White House press secretary Karoline Leavitt has spoken out about President Donald Trump calling a female reporter “Piggy” and says his behavior shows he is being honest with the media. The moment happened on November 14 when reporter Catherine Lucey asked Trump questions about the Epstein files while on Air Force One.
According to Unliad, Lucey was trying to ask Trump why he would not release certain files about Jeffrey Epstein if there was nothing bad in them. Before she could finish her question, Trump cut her off. He pointed at her and said, “Quiet. Quiet, Piggy,” then moved on to talk to other reporters.
During her press briefing, Leavitt tried to explain Trump’s comment in a better light. “Look, the president is very frank & honest with everyone in this room,” she said. “You’ve all seen it yourselves. You’ve all experienced it yourselves. And I think it’s one of the many reasons the American people reelected this president, because of his frankness.” She went on to say Trump is “the most transparent president in history” because he lets reporters ask him questions in the Oval Office almost every day.
The White House thinks insults count as honesty
Leavitt told reporters that Trump gets angry when he sees fake news and when journalists spread lies about him and his work. She said his way of talking straight to reporters is actually better than how things were done before. “I think the president being frank and open and honest to your faces, rather than hiding behind your backs, is frankly a lot more respectful than what you saw in the last administration, where you had a president who would lie to your face and then didn’t speak to you for weeks,” Leavitt explained.
Before Leavitt’s briefing on Thursday, the White House put out a statement on Wednesday about what happened. They said Lucey “behaved in an inappropriate and unprofessional way towards her colleagues on the plane.” The statement also said, “If you’re going to give it, you have to be able to take.” But the White House did not provide any specific reasons about what Lucey did wrong or why her question was out of line.

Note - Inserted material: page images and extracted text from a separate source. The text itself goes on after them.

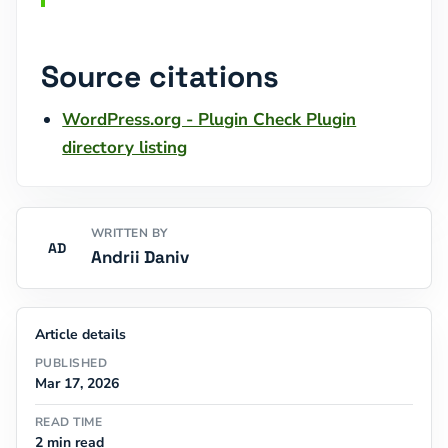
Source citations
WordPress.org - Plugin Check Plugin
directory listing
WRITTEN BY
AD
Andrii Daniv
Article details
PUBLISHED
Mar 17, 2026
READ TIME
2 min read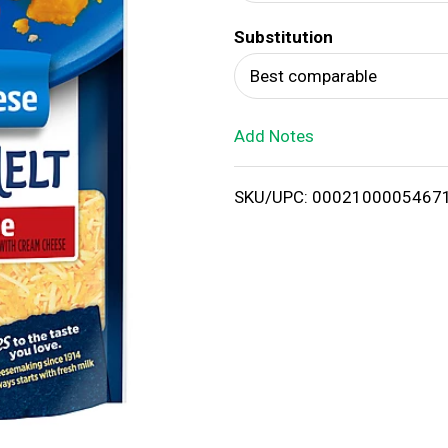
d
Substitution
T
Best comparable
o
Add Notes
L
i
SKU/UPC: 0002100005467
s
t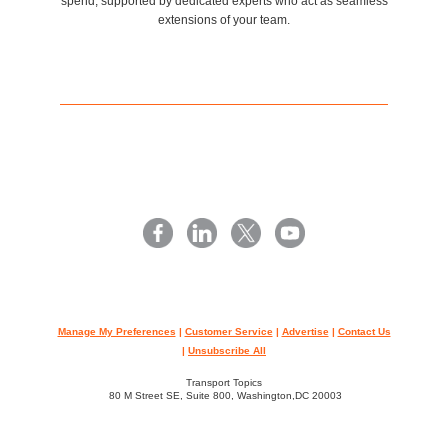
spend, supported by dedicated experts who act as seamless
extensions of your team.
Manage My Preferences
|
Customer Service
|
Advertise
|
Contact Us
|
Unsubscribe All
Transport Topics
80 M Street SE, Suite 800, Washington,DC 20003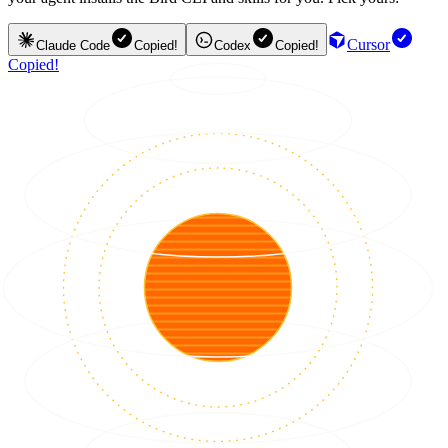
Cursor
Claude Code
Copied!
Codex
Copied!
Copied!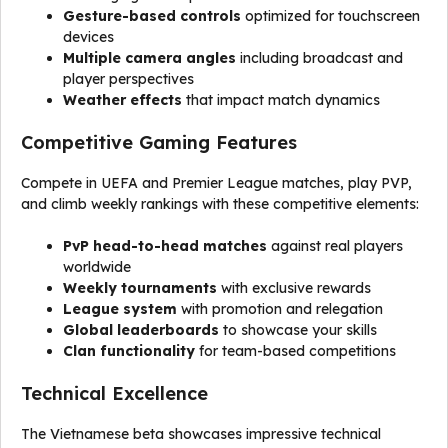
Gesture-based controls
optimized for touchscreen
devices
Multiple camera angles
including broadcast and
player perspectives
Weather effects
that impact match dynamics
Competitive Gaming Features
Compete in UEFA and Premier League matches, play PVP,
and climb weekly rankings with these competitive elements:
PvP head-to-head matches
against real players
worldwide
Weekly tournaments
with exclusive rewards
League system
with promotion and relegation
Global leaderboards
to showcase your skills
Clan functionality
for team-based competitions
Technical Excellence
The Vietnamese beta showcases impressive technical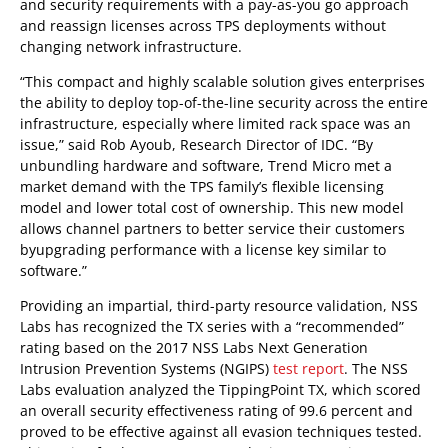
and security requirements with a pay-as-you go approach
and reassign licenses across TPS deployments without
changing network infrastructure.
“This compact and highly scalable solution gives enterprises
the ability to deploy top-of-the-line security across the entire
infrastructure, especially where limited rack space was an
issue,” said Rob Ayoub, Research Director of IDC. “By
unbundling hardware and software, Trend Micro met a
market demand with the TPS family’s flexible licensing
model and lower total cost of ownership. This new model
allows channel partners to better service their customers
byupgrading performance with a license key similar to
software.”
Providing an impartial, third-party resource validation, NSS
Labs has recognized the TX series with a “recommended”
rating based on the 2017 NSS Labs Next Generation
Intrusion Prevention Systems (NGIPS)
test report
. The NSS
Labs evaluation analyzed the TippingPoint TX, which scored
an overall security effectiveness rating of 99.6 percent and
proved to be effective against all evasion techniques tested.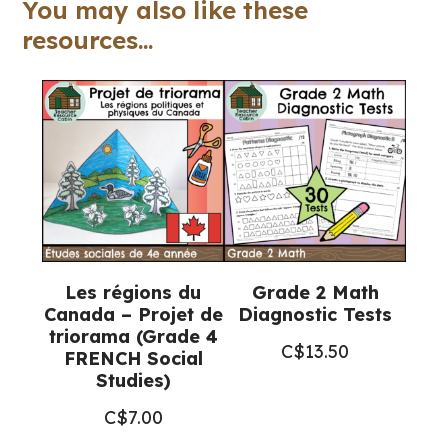
You may also like these
4-
resources...
6)
quantity
Les régions du
Grade 2 Math
Canada – Projet de
Diagnostic Tests
triorama (Grade 4
C$
13.50
FRENCH Social
Studies)
C$
7.00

Q: What did the president mean when he called a reporter "piggy"?
— Aaron Rupar (@atrupar) November 20, 2025
LEAVITT: Look, the president is very frank & honest with everyone in this room. You'll all seen it yourself. You've all experienced it yourselves. And I think it's one of the many reasons the American people… pic.twitter.com/zgEONn3e5v
Many people criticized Trump after the video went viral online. Journalists and other critics pointed out that Trump has a long history of attacking female reporters when they ask him hard questions. He has called women reporters “nasty,” “crazy,” and other mean names in the past.
Leavitt really stood there defending Trump calling a reporter “piggy” like it’s some presidential virtue. She glitches through every briefing like a propaganda Roomba, running on whatever fresh Trump code they uploaded that morning. Calling that “honesty” is wild, it’s just…
— Charles Perreira (@CharlesPerreir7) November 20, 2025
Trump’s behavior toward Lucey was not the only time he went after a female journalist that week. A few days later, he got angry at reporter Mary Bruce during a meeting with Saudi Crown Prince Mohammed bin Salman at the White House. When Bruce asked about the Epstein files, Trump called her “a terrible person and a terrible reporter” and said he did not like her attitude.
The Air Force One incident happened around the same time Democrats were releasing papers that linked Trump to Epstein. After all this, the House of Representatives voted 427-1 to pass the Epstein Files Transparency Act, which tells the Justice Department to release documents about Epstein that are not classified. The Senate also passed the bill without anyone voting against it, and it went to Trump’s desk for him to sign.